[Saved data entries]
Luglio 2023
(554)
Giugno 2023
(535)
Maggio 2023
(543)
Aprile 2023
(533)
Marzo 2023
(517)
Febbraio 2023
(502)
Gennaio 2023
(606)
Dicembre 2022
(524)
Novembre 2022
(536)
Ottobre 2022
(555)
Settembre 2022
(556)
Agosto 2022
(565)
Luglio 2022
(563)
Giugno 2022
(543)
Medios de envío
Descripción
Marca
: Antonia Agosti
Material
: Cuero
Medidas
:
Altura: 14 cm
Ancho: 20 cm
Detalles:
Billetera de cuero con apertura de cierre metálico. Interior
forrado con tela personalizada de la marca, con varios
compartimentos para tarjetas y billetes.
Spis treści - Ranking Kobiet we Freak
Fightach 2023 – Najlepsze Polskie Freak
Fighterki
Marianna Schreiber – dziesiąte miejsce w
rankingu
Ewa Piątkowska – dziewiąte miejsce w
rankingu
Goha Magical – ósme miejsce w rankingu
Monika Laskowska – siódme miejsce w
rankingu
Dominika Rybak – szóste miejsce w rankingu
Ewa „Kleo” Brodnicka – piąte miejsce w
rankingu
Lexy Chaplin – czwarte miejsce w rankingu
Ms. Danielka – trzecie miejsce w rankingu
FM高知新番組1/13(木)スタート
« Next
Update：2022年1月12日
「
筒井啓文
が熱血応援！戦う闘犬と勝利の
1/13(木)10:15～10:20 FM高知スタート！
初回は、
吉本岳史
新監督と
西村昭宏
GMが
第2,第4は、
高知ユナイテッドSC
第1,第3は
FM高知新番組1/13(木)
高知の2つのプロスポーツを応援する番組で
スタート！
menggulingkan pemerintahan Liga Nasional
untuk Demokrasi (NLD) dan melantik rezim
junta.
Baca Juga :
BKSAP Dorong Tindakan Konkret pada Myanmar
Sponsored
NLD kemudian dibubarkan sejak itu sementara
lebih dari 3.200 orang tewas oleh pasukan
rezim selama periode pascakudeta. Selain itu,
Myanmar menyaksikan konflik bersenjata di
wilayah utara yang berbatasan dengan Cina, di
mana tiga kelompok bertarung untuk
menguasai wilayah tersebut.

» WORK REQUIRED:
Search the entries for the word "untuk", then copy every line in which it is found.

» ANSWER SPACE:
untuk Demokrasi (NLD) dan melantik rezim
mana tiga kelompok bertarung untuk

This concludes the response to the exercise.